Around the world, millions of people have been tuning in to the World Cup in Russia to watch their nation’s soccer team compete for the title of world champion. Tomorrow, Croatia and France will face off in the World Cup final. 

I love the World Cup (even if my country didn’t qualify to compete!). I love watching as players push themselves to go faster and harder, to persevere through pain, and to work together with their teammates for a common goal. I find myself yelling at the television….“Go, go, go!” I can only imagine what it’s like for the athletes’ families and friends.

Image of a goal being scored in soccer

Photo by Vitaly Krivosheev via Adobe Stock

We live in a culture that tends to yell at us as well….”Go, go, go!” Work harder. Climb the ladder. Go for the gold. Be all that you can be. Achieve. Shoot for the moon. Aim for the stars. You get what I mean.

Striving to be the best is important, but when is it okay to say, “It is enough.”? Especially since the “go, go, go” mindset is often paired with “more, more, more”? We’re inundated with marketing messages to get the car with more features, the phone with more storage, and the insurance plan with more coverage. And who doesn’t want more? I know I do.

When I think of myself as a steward, I have to acknowledge the need to shift my mindset. Father Andrew Kemberling of St. Thomas More parish in Centennial, Colorado, once wrote, “Stewardship is a gift from God for the conversion of a materialistic world.

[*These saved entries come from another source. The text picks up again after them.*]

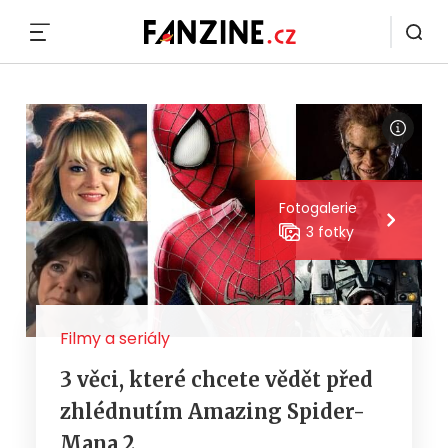
MENU
Fotogalerie
3 fotky
Filmy a seriály
3 věci, které chcete vědět před
zhlédnutím Amazing Spider-
Mana 2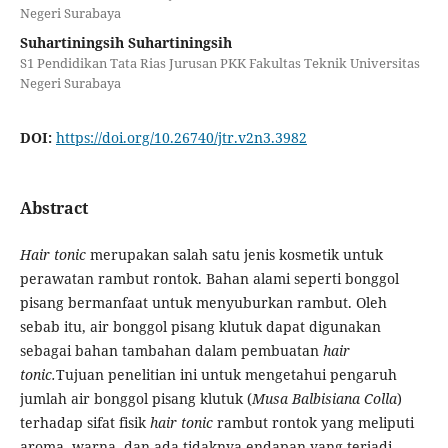
Negeri Surabaya
Suhartiningsih Suhartiningsih
S1 Pendidikan Tata Rias Jurusan PKK Fakultas Teknik Universitas
Negeri Surabaya
DOI:
https://doi.org/10.26740/jtr.v2n3.3982
Abstract
Hair tonic
merupakan salah satu jenis kosmetik untuk
perawatan rambut rontok. Bahan alami seperti bonggol
pisang bermanfaat untuk menyuburkan rambut. Oleh
sebab itu, air bonggol pisang klutuk dapat digunakan
sebagai bahan tambahan dalam pembuatan
hair
tonic.
Tujuan penelitian ini untuk mengetahui pengaruh
jumlah air bonggol pisang klutuk (
Musa Balbisiana Colla
)
terhadap sifat fisik
hair tonic
rambut rontok yang meliputi
aroma, warna, dan ada tidaknya endapan yang terjadi,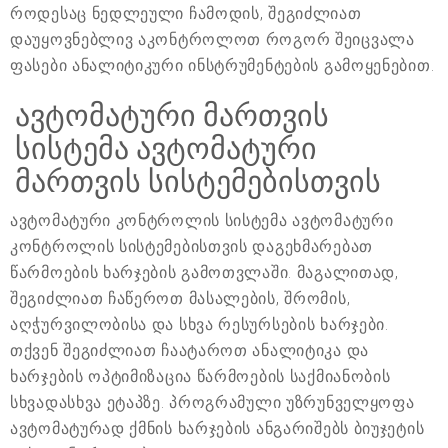
როდესაც ნედლეული ჩამოდის, შეგიძლიათ
დაუყოვნებლივ აკონტროლოთ როგორ შეიცვალა
ფასები ანალიტიკური ინსტრუმენტების გამოყენებით.
ავტომატური მართვის
სისტემა ავტომატური
მართვის სისტემებისთვის
ავტომატური კონტროლის სისტემა ავტომატური
კონტროლის სისტემებისთვის დაგეხმარებათ
წარმოების ხარჯების გამოთვლაში. მაგალითად,
შეგიძლიათ ჩაწეროთ მასალების, შრომის,
აღჭურვილობისა და სხვა რესურსების ხარჯები.
თქვენ შეგიძლიათ ჩაატაროთ ანალიტიკა და
ხარჯების ოპტიმიზაცია წარმოების საქმიანობის
სხვადასხვა ეტაპზე. პროგრამული უზრუნველყოფა
ავტომატურად ქმნის ხარჯების ანგარიშებს ბიუჯეტის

It is living out a commitment to be Christ-centered rather than self-centered and involves a conversion of the heart.”

This really speaks to me and invites me to acknowledge that it is enough. I have enough. God has blessed me abundantly and I am to receive His gifts gratefully and share them with others. I can’t imagine praying, “More, more, more!”, and yet that is oftentimes how I live.

Christ-centered rather than self-centered. A conversion of the heart. What an invitation.

So while I will continue to yell at my favorite soccer players as they push to fulfill their World Cup dream, I will remember that it is enough. I have enough. And that means I will live my life differently. I will strive to answer Christ’s call to renew the face of the earth. I will celebrate God’s everlasting love and that I am his. I will experience the joy and deepening faith that comes from proclaiming, “The Earth is the Lord’s and everything in it.”

And It Is Enough.

An image of the mountains at Laurel Ridge Camp, Conference, and Retreat Center | Photo by Andrew David Cox

The mountains at Laurel Ridge Camp, Conference, and Retreat Center | Photo by Andrew David Cox

 


ABOUT THE AUTHOR

Image of Laura Watson

Photo via MMFA.info

Laura Watson is the Director of Stewardship and Development Services for the Moravian Ministries Foundation of America. Laura joined the Foundation in April of 2012. A native of Winston-Salem and member of Home Moravian Church, she has worked in the Florida school system, at Salem College, and as Assistant Director of Laurel Ridge, the Southern Province’s camp and conference center.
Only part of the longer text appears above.